Vietnam is aiming to further tighten the management of information on the Internet, especially the live reporting or speaking activities on social networks commonly known as live streams.
Vietnam’s Ministry of Information and Communication has just published a draft decree amending and supplementing the current Decree 72 on Internet management.
According to VOA’s research, the 184-page draft contains a provision that stipulates that website owners providing foreign information that has users in Vietnam or has access from Vietnam “need to comply with the provisions of relevant laws of Vietnam.”
Foreign websites that are regularly accessed by 100,000 people or more in Vietnam in a month must perform a number of obligations, including “preventing and removing information and services that violate the law at the request of the Ministry of Information and Communication” as well as must “store data and set up a branch or representative office in Vietnam” under the Cybersecurity Law, the draft reads.

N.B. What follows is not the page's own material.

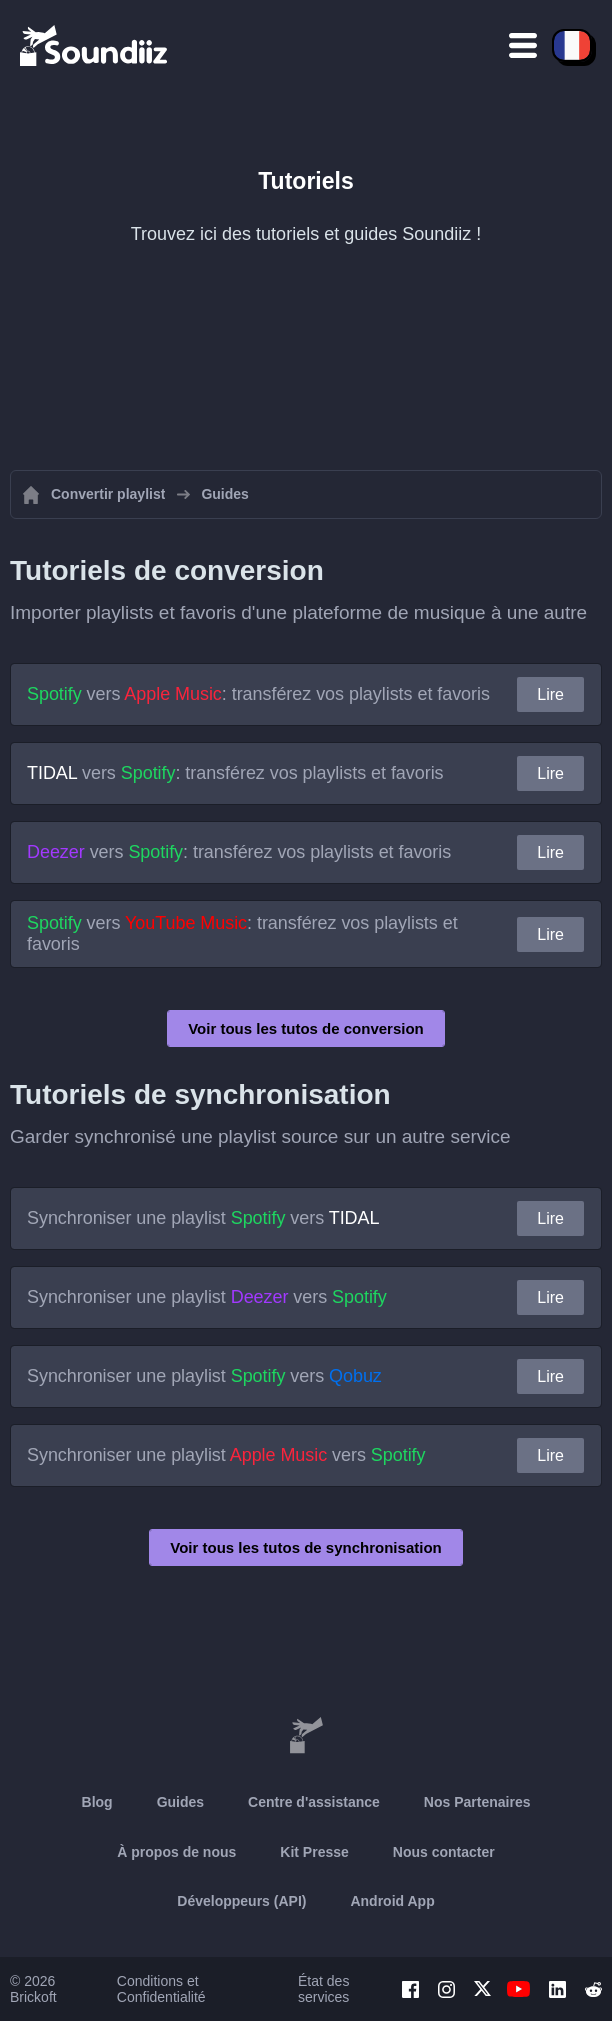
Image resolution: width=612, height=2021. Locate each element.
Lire (550, 694)
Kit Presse (314, 1852)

Still, according to the draft, foreign social network providers such as Facebook, YouTube, and TikTok only allow accounts, community pages, and channels with 10,000 followers or more in Vietnam to be live-streamed. participating in services that generate revenue when those accounts, pages, and channels have provided contact information to the Ministry of Information and Communications.
According to VOA’s observations, this is something that is attracting public attention because it imposes tougher regulations on live streaming or selling and making money through social networks.

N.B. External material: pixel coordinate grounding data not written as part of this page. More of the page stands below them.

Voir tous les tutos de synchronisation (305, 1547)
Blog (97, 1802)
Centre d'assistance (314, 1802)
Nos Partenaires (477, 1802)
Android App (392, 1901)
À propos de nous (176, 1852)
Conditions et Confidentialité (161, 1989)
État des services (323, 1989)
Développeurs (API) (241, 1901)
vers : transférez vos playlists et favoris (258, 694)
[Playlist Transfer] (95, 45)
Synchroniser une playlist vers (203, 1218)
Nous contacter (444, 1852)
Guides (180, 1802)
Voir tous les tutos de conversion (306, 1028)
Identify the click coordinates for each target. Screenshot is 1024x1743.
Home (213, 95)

According to figures published by the ministry and quoted by the state-controlled media, foreign social networks are monopolizing a large number of users in Vietnam, led by Facebook with about 65 million accounts, YouTube with about 60 million accounts, and TikTok about 20 million.

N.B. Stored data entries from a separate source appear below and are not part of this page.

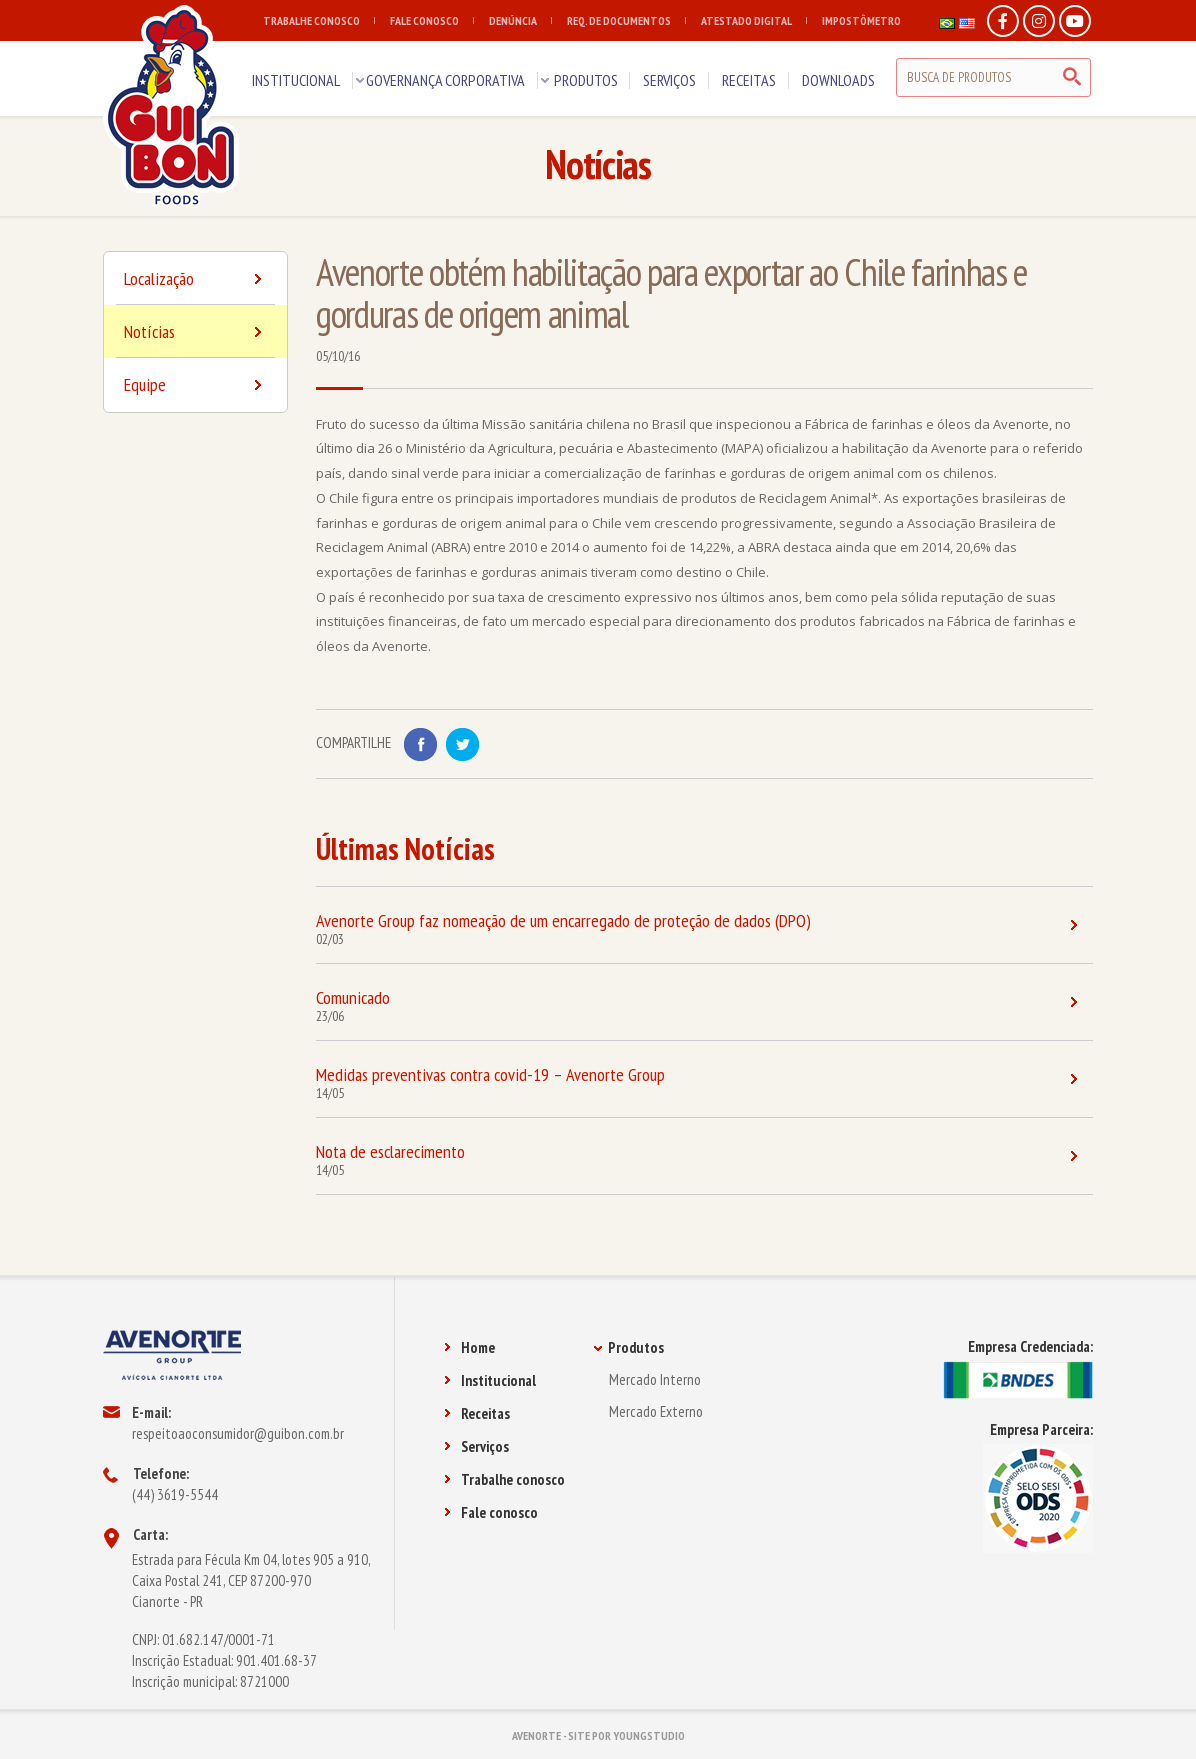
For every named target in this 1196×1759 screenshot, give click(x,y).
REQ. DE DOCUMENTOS (626, 20)
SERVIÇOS (669, 80)
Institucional (490, 1380)
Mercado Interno (655, 1379)
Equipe (193, 384)
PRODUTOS (586, 80)
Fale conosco (491, 1512)
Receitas (477, 1413)
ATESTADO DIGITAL (754, 20)
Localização (195, 286)
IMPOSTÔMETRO (861, 20)
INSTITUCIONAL (296, 80)
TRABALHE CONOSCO (319, 20)
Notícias (195, 339)
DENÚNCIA (520, 20)
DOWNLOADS (838, 80)
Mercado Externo (656, 1411)
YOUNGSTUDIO (649, 1735)
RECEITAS (749, 80)
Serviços (476, 1446)
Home (469, 1347)
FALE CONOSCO (432, 20)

VNExpress page quoted the ministry’s comment that from 2013 until now, newspapers in Vietnam no longer hold a unique position, and users have gradually turned to social networks such as Facebook, Youtube, TikTok, Twitter, Instagram to serve their entertainment and shopping needs.
The ministry said that in the past time, “many individuals and organizations have taken advantage of social networks to conduct journalistic activities, and stream organizations (live stream) to provide untrue information, insulting reputation and dignity of other organizations and individuals and information and services that violate the law,” and therefore the current Decree 72 needs to be amended and supplemented.